Document structure recognition data
_ _ _ _

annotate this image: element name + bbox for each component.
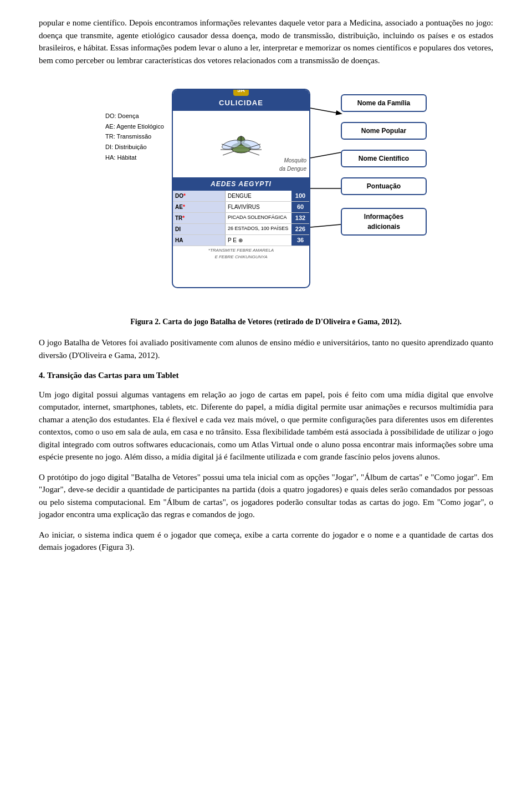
stat-row-do: DO* DENGUE 100 [173, 191, 309, 202]
stat-points-ae: 60 [291, 202, 309, 212]
legend-item-do: DO: Doença [105, 111, 169, 121]
stat-label-ha: P E ⊕ [226, 235, 291, 246]
svg-line-10 [248, 151, 259, 155]
stat-points-ha: 36 [291, 235, 309, 246]
paragraph-2: O jogo Batalha de Vetores foi avaliado p… [39, 336, 493, 361]
label-info: Informaçõesadicionais [341, 208, 427, 236]
paragraph-3: Um jogo digital possui algumas vantagens… [39, 389, 493, 463]
svg-line-17 [310, 224, 341, 227]
stat-points-di: 226 [291, 224, 309, 234]
label-popular: Nome Popular [341, 122, 427, 140]
stat-row-tr: TR* PICADA SOLENOFÁGICA 132 [173, 213, 309, 224]
section-heading: 4. Transição das Cartas para um Tablet [39, 369, 493, 382]
card-image-area: Mosquitoda Dengue [173, 111, 309, 177]
mosquito-illustration [211, 119, 272, 169]
svg-line-7 [223, 151, 234, 155]
label-scientific: Nome Científico [341, 150, 427, 167]
card-legend: DO: Doença AE: Agente Etiológico TR: Tra… [105, 111, 169, 162]
card-header-wrap: 5A CULICIDAE [173, 90, 309, 111]
paragraph-5: Ao iniciar, o sistema indica quem é o jo… [39, 529, 493, 554]
card-diagram: DO: Doença AE: Agente Etiológico TR: Tra… [105, 78, 427, 310]
legend-item-tr: TR: Transmissão [105, 131, 169, 142]
label-points: Pontuação [341, 177, 427, 195]
stat-points-tr: 132 [291, 213, 309, 223]
legend-item-ae: AE: Agente Etiológico [105, 121, 169, 132]
card-main: 5A CULICIDAE [172, 89, 310, 288]
paragraph-1: popular e nome científico. Depois encont… [39, 17, 493, 67]
svg-line-14 [310, 108, 341, 114]
card-labels: Nome da Família Nome Popular Nome Cientí… [341, 94, 427, 236]
figure-2: DO: Doença AE: Agente Etiológico TR: Tra… [39, 78, 493, 310]
card-scientific-name: AEDES AEGYPTI [173, 177, 309, 191]
stat-row-di: DI 26 ESTADOS, 100 PAÍSES 226 [173, 224, 309, 235]
stat-points-do: 100 [291, 191, 309, 201]
figure-caption-bold: Figura 2. Carta do jogo Batalha de Vetor… [130, 318, 401, 326]
stat-code-do: DO* [173, 191, 226, 201]
label-family: Nome da Família [341, 94, 427, 112]
stat-row-ae: AE* Flavivírus 60 [173, 202, 309, 213]
stat-code-tr: TR* [173, 213, 226, 223]
legend-item-di: DI: Distribuição [105, 142, 169, 152]
legend-item-ha: HA: Hábitat [105, 152, 169, 163]
stat-code-ha: HA [173, 235, 226, 246]
card-popular-name: Mosquitoda Dengue [279, 156, 306, 173]
card-footnote: *TRANSMITE FEBRE AMARELAE FEBRE CHIKUNGU… [173, 246, 309, 262]
stat-label-tr: PICADA SOLENOFÁGICA [226, 213, 291, 223]
figure-caption: Figura 2. Carta do jogo Batalha de Vetor… [39, 316, 493, 328]
paragraph-4: O protótipo do jogo digital "Batalha de … [39, 471, 493, 521]
stat-code-ae: AE* [173, 202, 226, 212]
stat-label-di: 26 ESTADOS, 100 PAÍSES [226, 224, 291, 234]
stat-row-ha: HA P E ⊕ 36 [173, 235, 309, 246]
card-badge: 5A [233, 89, 249, 96]
stat-label-ae: Flavivírus [226, 202, 291, 212]
card-stats: DO* DENGUE 100 AE* Flavivírus 60 TR* PIC… [173, 191, 309, 262]
stat-code-di: DI [173, 224, 226, 234]
stat-label-do: DENGUE [226, 191, 291, 201]
card-family-name: CULICIDAE [173, 95, 309, 111]
svg-line-15 [310, 152, 341, 158]
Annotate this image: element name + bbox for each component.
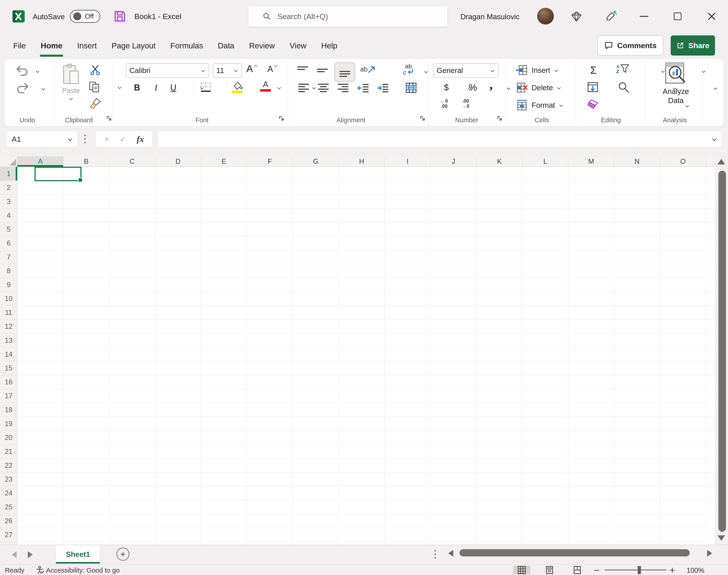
cell-B12[interactable]	[63, 319, 109, 334]
cell-partial-row-12[interactable]	[706, 319, 715, 334]
fill-color-dropdown-chevron[interactable]	[277, 86, 281, 90]
cell-C12[interactable]	[109, 319, 155, 334]
cell-partial-row-24[interactable]	[706, 486, 715, 500]
accounting-format-button[interactable]: $	[441, 81, 452, 94]
cell-H21[interactable]	[339, 445, 385, 459]
cell-I28[interactable]	[385, 542, 430, 545]
cell-D7[interactable]	[155, 250, 201, 264]
cell-D20[interactable]	[155, 431, 201, 445]
cell-K10[interactable]	[477, 292, 522, 306]
cell-I1[interactable]	[385, 167, 430, 181]
format-painter-button[interactable]	[89, 97, 101, 109]
column-header-O[interactable]: O	[660, 156, 706, 167]
cell-B14[interactable]	[63, 347, 109, 361]
cell-K27[interactable]	[477, 528, 522, 542]
enter-button[interactable]: ✓	[119, 135, 126, 144]
cell-O24[interactable]	[660, 486, 706, 500]
column-header-E[interactable]: E	[201, 156, 247, 167]
avatar[interactable]	[537, 8, 554, 25]
row-header-26[interactable]: 26	[0, 514, 18, 528]
cell-B28[interactable]	[63, 542, 109, 545]
cell-H2[interactable]	[339, 181, 385, 195]
cell-O8[interactable]	[660, 264, 706, 278]
cell-D19[interactable]	[155, 417, 201, 431]
comments-button[interactable]: Comments	[597, 35, 663, 56]
cell-H23[interactable]	[339, 472, 385, 486]
autosave-toggle[interactable]: Off	[70, 10, 100, 23]
cell-J14[interactable]	[430, 347, 477, 361]
cell-H16[interactable]	[339, 375, 385, 389]
cell-partial-row-8[interactable]	[706, 264, 715, 278]
cell-M28[interactable]	[568, 542, 614, 545]
cell-O26[interactable]	[660, 514, 706, 528]
cell-F8[interactable]	[247, 264, 293, 278]
cell-G24[interactable]	[293, 486, 339, 500]
cell-partial-row-13[interactable]	[706, 334, 715, 347]
orientation-button[interactable]: ab	[360, 65, 376, 74]
column-header-I[interactable]: I	[385, 156, 430, 167]
cell-L2[interactable]	[522, 181, 568, 195]
cell-I18[interactable]	[385, 403, 430, 417]
cell-C18[interactable]	[109, 403, 155, 417]
row-header-4[interactable]: 4	[0, 208, 18, 223]
zoom-level[interactable]: 100%	[687, 567, 704, 575]
cell-E13[interactable]	[201, 334, 247, 347]
cell-F23[interactable]	[247, 472, 293, 486]
cell-L18[interactable]	[522, 403, 568, 417]
cell-N10[interactable]	[614, 292, 660, 306]
cell-M18[interactable]	[568, 403, 614, 417]
cell-M4[interactable]	[568, 208, 614, 223]
accessibility-status[interactable]: Accessibility: Good to go	[46, 567, 120, 574]
cell-N15[interactable]	[614, 361, 660, 375]
cell-B6[interactable]	[63, 236, 109, 250]
row-header-16[interactable]: 16	[0, 375, 18, 389]
cell-F24[interactable]	[247, 486, 293, 500]
cell-C1[interactable]	[109, 167, 155, 181]
cell-N18[interactable]	[614, 403, 660, 417]
cell-L17[interactable]	[522, 389, 568, 403]
cell-J4[interactable]	[430, 208, 477, 223]
cell-M21[interactable]	[568, 445, 614, 459]
cell-N23[interactable]	[614, 472, 660, 486]
cell-partial-row-28[interactable]	[706, 542, 715, 545]
cell-N22[interactable]	[614, 459, 660, 472]
cell-I3[interactable]	[385, 195, 430, 208]
cell-partial-row-14[interactable]	[706, 347, 715, 361]
cell-M22[interactable]	[568, 459, 614, 472]
cell-N20[interactable]	[614, 431, 660, 445]
cell-partial-row-4[interactable]	[706, 208, 715, 223]
cell-C23[interactable]	[109, 472, 155, 486]
cell-F26[interactable]	[247, 514, 293, 528]
cell-G26[interactable]	[293, 514, 339, 528]
cell-J8[interactable]	[430, 264, 477, 278]
decrease-font-size-button[interactable]: A	[267, 65, 278, 73]
cell-N6[interactable]	[614, 236, 660, 250]
cell-L13[interactable]	[522, 334, 568, 347]
cell-partial-row-18[interactable]	[706, 403, 715, 417]
row-header-3[interactable]: 3	[0, 195, 18, 208]
cell-B26[interactable]	[63, 514, 109, 528]
column-header-L[interactable]: L	[522, 156, 568, 167]
cell-L14[interactable]	[522, 347, 568, 361]
name-box[interactable]: A1	[7, 131, 77, 147]
hscroll-right-arrow[interactable]	[707, 550, 712, 556]
cell-A19[interactable]	[18, 417, 63, 431]
cell-K19[interactable]	[477, 417, 522, 431]
status-mode[interactable]: Ready	[5, 567, 25, 574]
cell-D5[interactable]	[155, 223, 201, 236]
font-dialog-launcher[interactable]	[279, 115, 285, 122]
tab-formulas[interactable]: Formulas	[163, 32, 210, 59]
pen-sparkle-icon[interactable]	[604, 10, 617, 23]
cell-partial-row-27[interactable]	[706, 528, 715, 542]
cell-B16[interactable]	[63, 375, 109, 389]
insert-cells-button[interactable]: Insert	[516, 64, 559, 76]
cell-E10[interactable]	[201, 292, 247, 306]
cell-I26[interactable]	[385, 514, 430, 528]
row-header-28[interactable]	[0, 542, 18, 545]
cell-C27[interactable]	[109, 528, 155, 542]
cell-O17[interactable]	[660, 389, 706, 403]
copy-dropdown-chevron[interactable]	[117, 86, 122, 89]
cell-E28[interactable]	[201, 542, 247, 545]
cell-D1[interactable]	[155, 167, 201, 181]
cell-partial-row-9[interactable]	[706, 278, 715, 292]
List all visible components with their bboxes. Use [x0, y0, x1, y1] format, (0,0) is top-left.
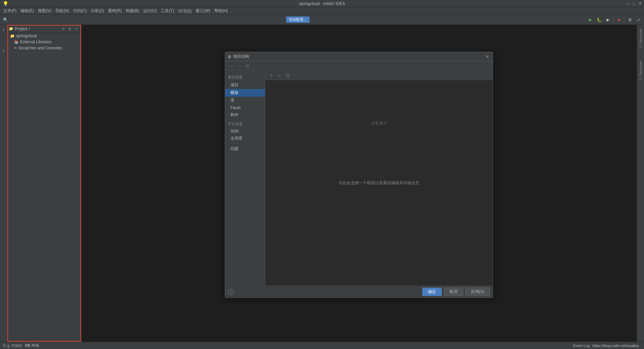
menu-window[interactable]: 窗口(W): [194, 7, 212, 14]
project-panel-title: Project: [15, 27, 27, 31]
content-area: ⊞ 项目结构 ✕ ← → ⊡ 项目设置 项目: [81, 25, 637, 342]
nav-item-module[interactable]: 模块: [225, 89, 265, 97]
menu-navigate[interactable]: 导航(N): [53, 7, 71, 14]
toolbar-debug-icon[interactable]: 🐛: [595, 16, 603, 24]
external-libraries-label: External Libraries: [20, 40, 51, 44]
event-log-label: Event Log: [573, 344, 590, 348]
title-bar-left: 💡: [0, 1, 8, 6]
help-button[interactable]: ?: [228, 289, 234, 295]
nav-item-facet[interactable]: Facet: [225, 104, 265, 111]
tree-item-scratches[interactable]: ✏ Scratches and Consoles: [7, 45, 81, 51]
nav-item-global-library[interactable]: 全局库: [225, 135, 265, 142]
menu-file[interactable]: 文件(F): [1, 7, 18, 14]
platform-settings-header: 平台设置: [225, 119, 265, 128]
tree-item-springcloud[interactable]: 📁 springcloud: [7, 33, 81, 39]
nav-item-problems[interactable]: 问题: [225, 145, 265, 153]
nav-item-library[interactable]: 库: [225, 97, 265, 104]
app-icon: 💡: [3, 1, 8, 6]
event-log-button[interactable]: Event Log: [573, 344, 590, 348]
dialog-back-button[interactable]: ←: [228, 63, 234, 69]
dialog-close-button[interactable]: ✕: [485, 54, 490, 59]
apply-button[interactable]: 应用(A): [465, 288, 490, 296]
minimize-button[interactable]: ─: [625, 1, 631, 6]
terminal-icon: ⌨: [25, 343, 30, 348]
toolbar-stop-icon[interactable]: ■: [615, 16, 623, 24]
menu-help[interactable]: 帮助(H): [212, 7, 230, 14]
dialog-title: ⊞ 项目结构: [228, 54, 249, 59]
menu-code[interactable]: 代码(C): [71, 7, 89, 14]
dialog-overlay: ⊞ 项目结构 ✕ ← → ⊡ 项目设置 项目: [81, 25, 637, 342]
project-title-area: 📁 Project ▾: [9, 27, 30, 31]
toolbar: 🔍 添加配置... ▶ 🐛 ▶ ■ ⊞ ⤢: [0, 15, 644, 25]
cancel-button[interactable]: 取消: [444, 288, 463, 296]
springcloud-folder-icon: 📁: [10, 34, 15, 38]
terminal-button[interactable]: ⌨ 终端: [25, 343, 39, 348]
dialog-title-bar: ⊞ 项目结构 ✕: [225, 52, 493, 61]
dialog-title-text: 项目结构: [233, 54, 249, 59]
todo-button[interactable]: ☑ g: TODO: [3, 343, 22, 348]
springcloud-label: springcloud: [16, 34, 37, 38]
project-panel-wrapper: 📁 Project ▾ ⚙ ⊞ ✕ 📁 springcloud 📚 Exter: [7, 25, 81, 342]
menu-build[interactable]: 构建(B): [124, 7, 141, 14]
project-settings-header: 项目设置: [225, 73, 265, 81]
module-remove-button[interactable]: ─: [276, 72, 283, 79]
dialog-left-nav: 项目设置 项目 模块 库 Facet 构件 平台设置 SDK 全局库 问题: [225, 71, 265, 286]
module-copy-button[interactable]: ⊡: [284, 72, 291, 79]
close-button[interactable]: ✕: [637, 1, 643, 6]
side-tab-structure[interactable]: 2: [0, 47, 7, 54]
menu-run[interactable]: 运行(U): [141, 7, 159, 14]
menu-analyze[interactable]: 分析(Z): [89, 7, 106, 14]
add-config-button[interactable]: 添加配置...: [286, 16, 309, 23]
tree-item-external-libraries[interactable]: 📚 External Libraries: [7, 39, 81, 45]
dialog-copy-button[interactable]: ⊡: [244, 63, 251, 69]
dialog-right: + ─ ⊡ 没有显示 在此处选择一个模块以查看或编辑其详细信息: [265, 71, 493, 286]
right-tab-structure[interactable]: 2: Structure: [638, 26, 643, 51]
module-add-button[interactable]: +: [268, 72, 275, 79]
todo-label: g: TODO: [7, 344, 22, 348]
maximize-button[interactable]: □: [631, 1, 637, 6]
toolbar-expand-icon[interactable]: ⤢: [635, 16, 643, 24]
dialog-toolbar: ← → ⊡: [225, 61, 493, 71]
right-tabs: 2: Structure 2: Favorites: [637, 25, 644, 342]
toolbar-run-icon[interactable]: ▶: [586, 16, 594, 24]
scratches-label: Scratches and Consoles: [18, 46, 62, 50]
menu-view[interactable]: 视图(V): [36, 7, 53, 14]
url-text: https://blog.csdn.net/xiuaiba...: [592, 344, 641, 348]
toolbar-external-icon[interactable]: ⊞: [626, 16, 634, 24]
menu-tools[interactable]: 工具(T): [159, 7, 176, 14]
no-display-text: 没有显示: [371, 120, 387, 126]
menu-edit[interactable]: 编辑(E): [18, 7, 36, 14]
todo-icon: ☑: [3, 343, 6, 348]
dialog-forward-button[interactable]: →: [236, 63, 243, 69]
toolbar-sep1: [613, 16, 613, 23]
project-panel: 📁 Project ▾ ⚙ ⊞ ✕ 📁 springcloud 📚 Exter: [7, 25, 81, 51]
side-tab-project[interactable]: 1: [0, 26, 7, 34]
panel-close-icon[interactable]: ✕: [73, 26, 79, 32]
confirm-button[interactable]: 确定: [422, 288, 442, 296]
toolbar-sep2: [624, 16, 625, 23]
main-layout: 1 2 📁 Project ▾ ⚙ ⊞ ✕ 📁 spri: [0, 25, 644, 342]
toolbar-search-icon[interactable]: 🔍: [1, 16, 9, 24]
dialog-title-icon: ⊞: [228, 54, 231, 59]
footer-left: ?: [228, 289, 234, 295]
menu-refactor[interactable]: 重构(R): [106, 7, 124, 14]
bottom-bar: ☑ g: TODO ⌨ 终端 Event Log https://blog.cs…: [0, 342, 644, 349]
panel-expand-icon[interactable]: ⊞: [67, 26, 73, 32]
right-tab-favorites[interactable]: 2: Favorites: [638, 58, 643, 83]
nav-item-artifact[interactable]: 构件: [225, 111, 265, 119]
project-dropdown-icon[interactable]: ▾: [29, 27, 30, 31]
external-libraries-icon: 📚: [14, 40, 19, 44]
nav-item-project[interactable]: 项目: [225, 81, 265, 89]
project-tree: 📁 springcloud 📚 External Libraries ✏ Scr…: [7, 33, 81, 51]
module-content: 没有显示 在此处选择一个模块以查看或编辑其详细信息: [265, 80, 493, 286]
title-bar-controls: ─ □ ✕: [625, 1, 644, 6]
nav-item-sdk[interactable]: SDK: [225, 128, 265, 135]
panel-settings-icon[interactable]: ⚙: [60, 26, 66, 32]
dialog-footer: ? 确定 取消 应用(A): [225, 286, 493, 298]
project-panel-header: 📁 Project ▾ ⚙ ⊞ ✕: [7, 25, 81, 33]
footer-right: 确定 取消 应用(A): [422, 288, 490, 296]
menu-bar: 文件(F) 编辑(E) 视图(V) 导航(N) 代码(C) 分析(Z) 重构(R…: [0, 7, 644, 15]
toolbar-coverage-icon[interactable]: ▶: [604, 16, 612, 24]
select-module-hint: 在此处选择一个模块以查看或编辑其详细信息: [339, 180, 419, 186]
menu-vcs[interactable]: VCS(S): [176, 8, 194, 14]
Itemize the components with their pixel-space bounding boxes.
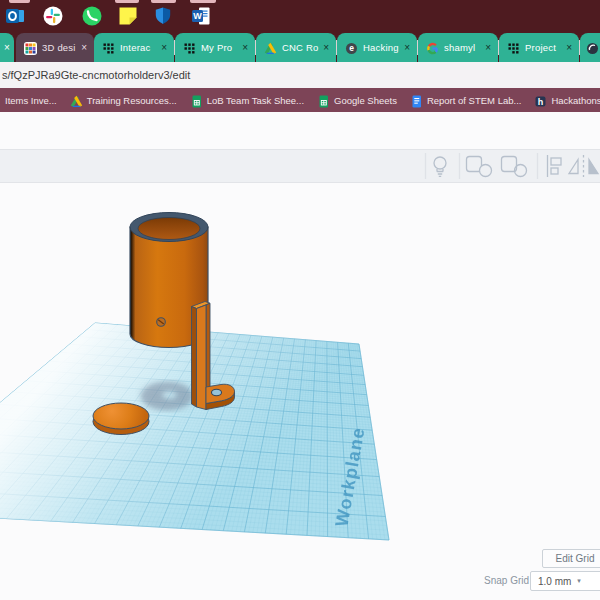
base-disc[interactable] [93, 403, 149, 435]
bookmark-stem-report[interactable]: Report of STEM Lab... [410, 94, 522, 107]
tab-my-projects[interactable]: My Pro × [175, 33, 255, 62]
dark-circle-icon [586, 41, 599, 54]
tab-strip: × 3D desi × Interac × My Pro × [0, 30, 600, 62]
tab-close-icon[interactable]: × [485, 43, 491, 53]
h-square-icon: h [534, 94, 547, 107]
url-text: s/fQzPJRa9Gte-cncmotorholderv3/edit [0, 69, 190, 81]
running-indicator [190, 0, 216, 3]
bookmark-label: Report of STEM Lab... [427, 95, 522, 106]
screw-hole [157, 318, 166, 327]
snap-grid-value: 1.0 mm [531, 576, 571, 587]
editor-toolbar [0, 149, 600, 183]
svg-text:e: e [349, 43, 354, 53]
svg-text:h: h [538, 96, 544, 106]
tab-label: 3D desi [42, 42, 77, 53]
bookmark-hackathons[interactable]: h Hackathons, P [534, 94, 600, 107]
tab-close-icon[interactable]: × [242, 43, 248, 53]
chevron-down-icon: ▾ [577, 577, 581, 585]
tab-label: Project [525, 42, 562, 53]
e-circle-icon: e [345, 41, 358, 54]
tab-close-icon[interactable]: × [566, 43, 572, 53]
align-button[interactable] [548, 155, 562, 177]
bookmark-items-inventory[interactable]: Items Inve... [5, 95, 57, 106]
tinkercad-dots-icon [183, 41, 196, 54]
tab-partial-left[interactable]: × [0, 33, 14, 62]
google-sheets-icon [190, 94, 203, 107]
tinkercad-dots-icon [102, 41, 115, 54]
tab-label: shamyl [444, 42, 481, 53]
google-drive-icon [70, 94, 83, 107]
running-indicator [9, 0, 30, 3]
bookmark-google-sheets[interactable]: Google Sheets [317, 94, 397, 107]
tab-cnc-router[interactable]: CNC Ro × [256, 33, 336, 62]
ungroup-button[interactable] [502, 157, 527, 177]
running-indicator [115, 0, 139, 3]
show-all-lightbulb-button[interactable] [434, 157, 446, 176]
google-sheets-icon [317, 94, 330, 107]
bookmarks-bar: Items Inve... Training Resources... LoB … [0, 88, 600, 112]
google-g-icon [426, 41, 439, 54]
tab-label: Hacking [363, 42, 400, 53]
bookmark-label: Items Inve... [5, 95, 57, 106]
tab-3d-design[interactable]: 3D desi × [16, 33, 94, 62]
address-bar[interactable]: s/fQzPJRa9Gte-cncmotorholderv3/edit [0, 62, 600, 88]
bracket-hole [212, 389, 222, 396]
tab-close-icon[interactable]: × [4, 43, 10, 53]
tab-close-icon[interactable]: × [404, 43, 410, 53]
mirror-button[interactable] [569, 155, 598, 177]
tinkercad-color-icon [24, 41, 37, 54]
snap-grid-label: Snap Grid [484, 575, 529, 586]
bookmark-label: Hackathons, P [551, 95, 600, 106]
tab-interactive[interactable]: Interac × [94, 33, 174, 62]
tab-project[interactable]: Project × [499, 33, 579, 62]
bookmark-lob-task-sheet[interactable]: LoB Team Task Shee... [190, 94, 304, 107]
google-docs-icon [410, 94, 423, 107]
group-button[interactable] [467, 157, 492, 177]
edit-grid-button[interactable]: Edit Grid [542, 549, 600, 568]
running-indicator [151, 0, 176, 3]
tab-close-icon[interactable]: × [81, 43, 87, 53]
svg-text:W: W [193, 11, 202, 21]
bookmark-label: Training Resources... [87, 95, 177, 106]
snap-grid-select[interactable]: 1.0 mm ▾ [530, 571, 600, 591]
defender-shield-icon[interactable] [153, 6, 173, 26]
tab-shamyl[interactable]: shamyl × [418, 33, 498, 62]
tab-hacking[interactable]: e Hacking × [337, 33, 417, 62]
tab-close-icon[interactable]: × [323, 43, 329, 53]
tab-label: CNC Ro [282, 42, 319, 53]
whatsapp-icon[interactable] [82, 6, 102, 26]
screen: Workplane [0, 0, 600, 600]
tinkercad-dots-icon [507, 41, 520, 54]
bookmark-label: Google Sheets [334, 95, 397, 106]
tab-close-icon[interactable]: × [161, 43, 167, 53]
google-drive-icon [264, 41, 277, 54]
tab-label: My Pro [201, 42, 238, 53]
tab-partial-right[interactable] [580, 33, 600, 62]
tab-label: Interac [120, 42, 157, 53]
sticky-notes-icon[interactable] [118, 6, 138, 26]
bookmark-training-resources[interactable]: Training Resources... [70, 94, 177, 107]
word-icon[interactable]: W [191, 6, 211, 26]
bookmark-label: LoB Team Task Shee... [207, 95, 304, 106]
outlook-icon[interactable] [5, 6, 25, 26]
slack-icon[interactable] [43, 6, 63, 26]
taskbar: W [0, 0, 600, 30]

_ _ _ _

AIM OF THE EXERCISE
Search the entries for "Report" and copy out each line that has it.

ANSWER SPACE
bookmark-stem-report[interactable]: Report of STEM Lab... [410, 94, 522, 107]
bookmark-label: Report of STEM Lab... [427, 95, 522, 106]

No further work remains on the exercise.